You can either use the default environment base
or create a new one:
# create new environment with python 3.7, e.g. environment of name `coffea`
conda create --name coffea python3.7
# activate environment `coffea`
conda activate coffea
You could simply create the environment through the existing env.yml
under your conda environment
conda env create -f env.yml -p ${conda_dir}/envs/coffea
Or install manually for the required packages, coffea, xrootd, and more:
pip install git+https://github.com/CoffeaTeam/coffea.git #latest published release with `pip install coffea`
conda install -c conda-forge xrootd
conda install -c conda-forge ca-certificates
conda install -c conda-forge ca-policy-lcg
conda install -c conda-forge dask-jobqueue
conda install -c anaconda bokeh
conda install -c conda-forge 'fsspec>=0.3.3'
conda install dask
See https://coffeateam.github.io/coffea/installation.html
See also https://hackmd.io/GkiNxag0TUmHnnCiqdND1Q#Remote-jupyter
- On your local machine, edit
.ssh/config
:
Host lxplus*
HostName lxplus7.cern.ch
User <your-user-name>
ForwardX11 yes
ForwardAgent yes
ForwardX11Trusted yes
Host *_f
LocalForward localhost:8800 localhost:8800
ExitOnForwardFailure yes
- Connect to remote with
ssh lxplus_f
- Start a jupyter notebook:
jupyter notebook --ip=127.0.0.1 --port 8800 --no-browser
- URL for notebook will be printed, copy and open in local browser
Example worfkflow for ttbar is included.
Each workflow can be a separate "processor" file, creating the mapping from NanoAOD to
the histograms we need. Workflow processors can be passed to the runner.py
script
along with the fileset these should run over. Multiple executors can be chosen
(for now iterative - one by one, uproot/futures - multiprocessing and dask-slurm).
To run the example, run:
python runner.py --workflow ttcom
Example plots can be found in make_some_plots.ipynb
though we might want to make
that more automatic in the end.
To test a small set of files to see whether the workflows run smoothly, run:
python runner.py --workflow ${workflow} --json metadata/test.json
details
- Dileptonic ttbar phase space : check performance for btag SFs, muon channel
python runner.py --workflow (e)ttdilep_sf --json metadata/94X_doublemu_PFNano.json
- Semileptonic ttbar phase space : check performance for btag SFs, muon channel
python runner.py --workflow (e)ttsemilep_sf --json metadata/94X_singlemu_PFNano.json
details
- Dileptonic ttbar phase space : check performance for charm SFs, bjets enriched SFs, muon channel
python runner.py --workflow (e)ctag_ttdilep_sf --json metadata/94X_doublemu_PFNano.json
- Semileptonic ttbar phase space : check performance for charm SFs, bjets enriched SFs, muon channel
python runner.py --workflow (e)ctag_ttsemilep_sf --json metadata/94X_singlemu_PFNano.json
- W+c phase space : check performance for charm SFs, cjets enriched SFs, muon channel
python runner.py --workflow (e)ctag_Wc_sf --json metadata/94X_singlemu_PFNano.json
- DY phase space : check performance for charm SFs, light jets enriched SFs, muon channel
python runner.py --workflow (e)ctag_DY_sf --json ctag_DY_mu_PFNano.json
details
Only basic jet selections(PUID, ID, pT,
python runner.py --workflow valid --json {}
Scale out can be notoriously tricky between different sites. Coffea's integration of slurm
and dask
makes this quite a bit easier and for some sites the ``native'' implementation is sufficient, e.g Condor@DESY.

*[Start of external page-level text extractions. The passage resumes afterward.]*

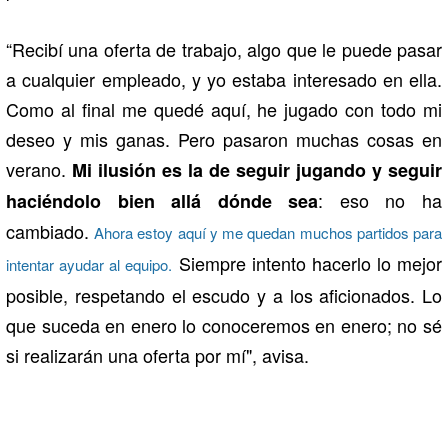
“Recibí una oferta de trabajo, algo que le puede pasar
a cualquier empleado, y yo estaba interesado en ella.
Como al final me quedé aquí, he jugado con todo mi
deseo y mis ganas. Pero pasaron muchas cosas en
verano.
Mi ilusión es la de seguir jugando y seguir
: eso no ha
haciéndolo bien allá dónde sea
cambiado.
Ahora estoy aquí y me quedan muchos partidos para
Siempre intento hacerlo lo mejor
intentar ayudar al equipo.
posible, respetando el escudo y a los aficionados. Lo
que suceda en enero lo conoceremos en enero; no sé
si realizarán una oferta por mí", avisa.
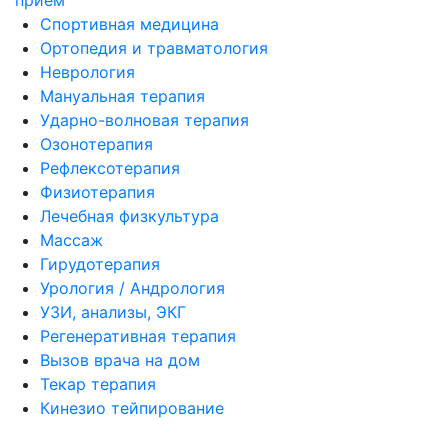
прием
Спортивная медицина
Ортопедия и травматология
Неврология
Мануальная терапия
Ударно-волновая терапия
Озонотерапия
Рефлексотерапия
Физиотерапия
Лечебная физкультура
Массаж
Гирудотерапия
Урология / Андрология
УЗИ, анализы, ЭКГ
Регенеративная терапия
Вызов врача на дом
Текар терапия
Кинезио тейпирование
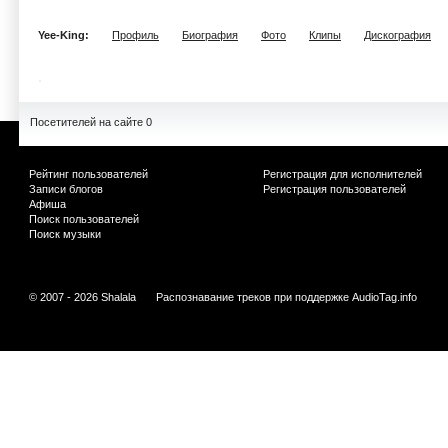
Yee-King:
Профиль
Биография
Фото
Клипы
Дискография
Посетителей на сайте 0
Рейтинг пользователей
Регистрация для исполнителей
Записи блогов
Регистрация пользователей
Афиша
Поиск пользователей
Поиск музыки
© 2007 - 2026 Shalala
Распознавание треков при поддержке
AudioTag.info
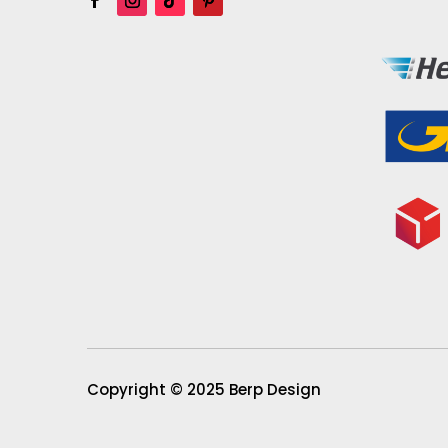
Copyright © 2025 Berp Design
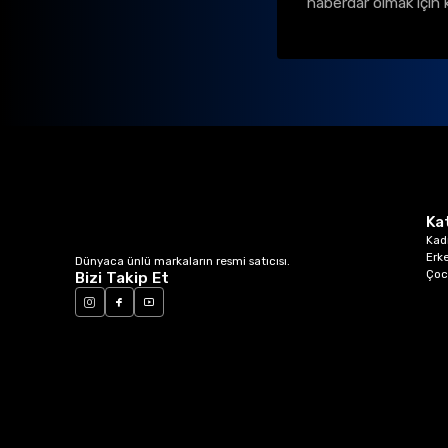
haberdar olmak için 
Ka
Kad
Erk
Dünyaca ünlü markaların resmi satıcısı.
Çoc
Bizi Takip Et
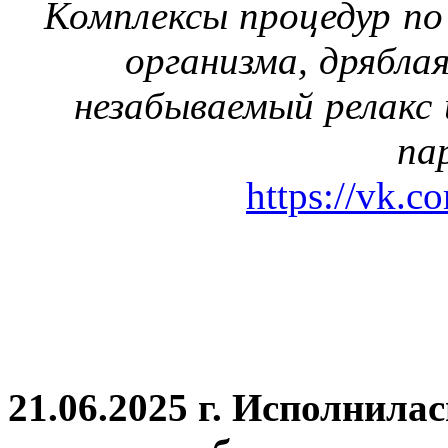
Комплексы процедур по
организма, дрябла
незабываемый релакс 
па
https://vk.c
21.06.2025 г. Исполнила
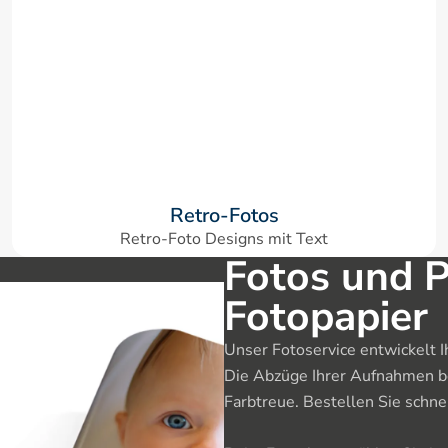
Retro-Fotos
Retro-Foto Designs mit Text
Fotos und P
Fotopapier
Unser Fotoservice entwickelt Ih
Die Abzüge Ihrer Aufnahmen bes
Farbtreue. Bestellen Sie schnel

However, some sites have certain restrictions for various reasons, in particular Condor @CERN and @FNAL.
Follow setup instructions at https://github.com/CoffeaTeam/lpcjobqueue. After starting the singularity container run with
python runner.py --wf ttcom --executor dask/lpc
Only one port is available per node, so its possible one has to try different nodes until hitting
one with 8786
being open. Other than that, no additional configurations should be necessary.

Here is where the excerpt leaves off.